The assembly and organization of the alpha 5 and alpha 7 helices from the pore-forming domain of Bacillus thuringiensis delta-endotoxin. Relevance to a functional model.

The pore-forming domain of Bacillus thuringiensis insecticidal CryIIIA delta-endotoxin contains two helices, alpha 5 and alpha 7, that are highly conserved within all different Cry delta-endotoxins. To gain information on the mode of action of delta-endotoxins, we have used a spectrofluorimetric approach and characterized the structure, the organization state, and the ability to self-assemble and to co-assemble within lipid membranes of alpha 5 and alpha 7. Circular dichroism (CD) spectroscopy revealed that alpha 7 adopts a predominantly alpha-helical structure in methanol, similar to what has been found for alpha 5, and consistent with its structure in the intact molecule.
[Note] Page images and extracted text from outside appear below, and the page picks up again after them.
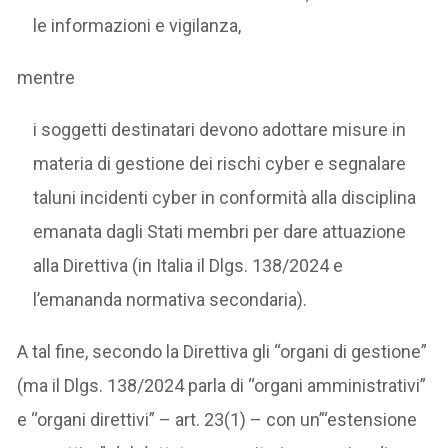
le informazioni e vigilanza,
mentre
i soggetti destinatari devono adottare misure in
materia di gestione dei rischi cyber e segnalare
taluni incidenti cyber in conformità alla disciplina
emanata dagli Stati membri per dare attuazione
alla Direttiva (in Italia il Dlgs. 138/2024 e
l’emananda normativa secondaria).
A tal fine, secondo la Direttiva gli “organi di gestione”
(ma il Dlgs. 138/2024 parla di “organi amministrativi”
e “organi direttivi” – art. 23(1) – con un’“estensione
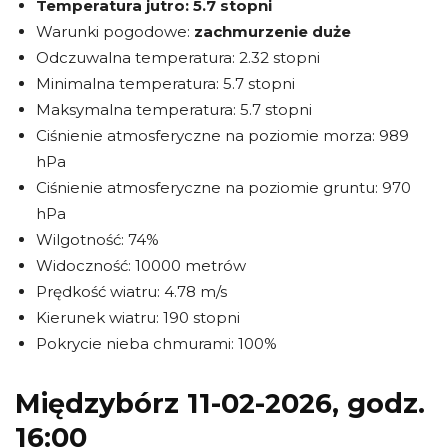
Temperatura jutro:
5.7 stopni
Warunki pogodowe:
zachmurzenie duże
Odczuwalna temperatura: 2.32 stopni
Minimalna temperatura: 5.7 stopni
Maksymalna temperatura: 5.7 stopni
Ciśnienie atmosferyczne na poziomie morza: 989
hPa
Ciśnienie atmosferyczne na poziomie gruntu: 970
hPa
Wilgotność: 74%
Widoczność: 10000 metrów
Prędkość wiatru: 4.78 m/s
Kierunek wiatru: 190 stopni
Pokrycie nieba chmurami: 100%
Międzybórz 11-02-2026, godz.
16:00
The hydrophobic moment of alpha 7 is higher than that calculated for alpha 5; however, alpha 7 has a lesser ability to permeate phospholipids as compared to alpha 5. Binding experiments with 7-nitrobenz-2-oxa-1,3-diazole-4-yl (NBD)-labeled peptide demonstrated that alpha 7 binds to phospholipid vesicles with a partition coefficient in the order of 10(4) M-1 similar to alpha 5, but with reduced kinetics and in a noncooperative manner, as opposed to the fast kinetics and cooperativity found with alpha 5. Resonance energy transfer measurements between fluorescently labeled pairs of donor (NBD)/acceptor (rhodamine) peptides revealed that, in their membrane-bound state, alpha 5 self-associates but alpha 7 does not, and that alpha 5 coassembles with alpha 7 but not with an unrelated membrane bound alpha-helical peptide. Furthermore, resonance energy transfer experiments, using alpha 5 segments, specifically labeled in either the N- or C-terminal sides, suggest a parallel organization of alpha 5 monomers within the membranes. Taken together the results are consistent with an umbrella model suggested for the pore forming activity of delta-endotoxin (Li, J., Caroll, J., and Ellar, D. J. (1991) Nature 353, 815-821), where alpha 5 has transmembrane localization and may be part of the pore lining segment(s) while alpha 7 may serve as a binding sensor that initiates the binding of the pore domain to the membrane.